Na voz de Fernanda há um rumor de água. Estamos na cidade, passa um eléctrico com turistas a descer uma das colinas de Lisboa, há um carro dos bombeiros sapadores com a sua pressa e as suas sirenes a subir a calçada, alguns jovens estudantes discutem em voz alta o seu pequeno mundo entre mochilas e telemóveis mas, ao mesmo tempo, na voz de Fernanda há um rumor de água. Será a água do Rio Távora, a que sobe no Inverno ao levantar uma neblina portátil quando as águas batem nas pedras gigantes das margens.

Se fosse Verão a voz de Fernanda teria a frescura das fontes onde ainda hoje se bebe por um púcaro de barro vidrado, uma água que mata as sedes mais antigas de quem secou nos lábios o pó dos caminhos para o trabalho e para a romaria.

Mas é Inverno.

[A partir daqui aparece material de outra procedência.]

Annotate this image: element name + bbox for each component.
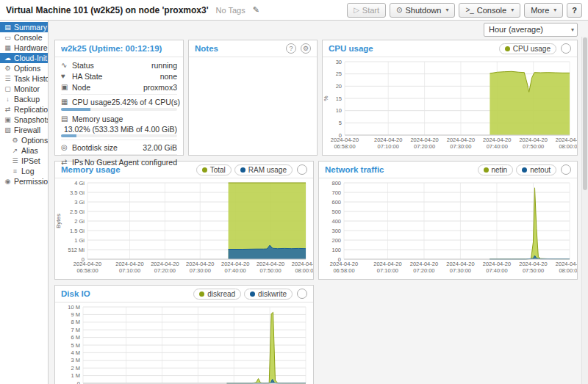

O sol não aquece os intervalos dos aguaceiros trazidos pelas nuvens mais escuras do lado do Oceano Atlântico. Duas turistas italianas, de mapa de Lisboa em riste, procuram uma livraria que venda partituras musicais. A vida acontece nestes encontros e desencontros. O Inverno teima em continuar como um calendário repreendido.

E a voz de Fernanda, com o seu rumor de água, liga de novo dois mundos separados pela solidão, pela distância e pelo tempo. Tal como numa prece ou num poema, Fernanda vai ligando de novo esses mundos separados. Há uma alegria convocada na Cidade pelo rumor da sua voz que veio das Serras. Assim, como se fosse a capa de um livro e não a realidade real da personagem desta crónica. «A Cidade e as Serras». Na pressa tantas vezes sem sentido da Cidade há uma voz que coloca de novo a funcionar a harmonia do Mundo das Serras. Na voz de Fernanda há um rumor de água.

6 thoughts on “Um rumor de água”

  1. jcf,
    Não sei se na voz dela havia rumor de água, mas vê-se que te matou uma sede d’alma. Valeu a pena a Fernanda, só por isso.

  2. Meu Caro, belíssmo poema em prosa, ou belíssima prosa poética. Tanto faz. E não sou como o RVN que quis logo bisbilhotar se a Fernanda existe ou não. Então para que servem os poetas senão para criarem a verdade até onde ela não existe?
    Só uma questão pessoal. Embirro solenemente com o abuso do verbo “colocar”, como se “pôr” já não servisse para nada. E, em vez daquele “coloca”, um “pôe” dava mais ritmo à frase.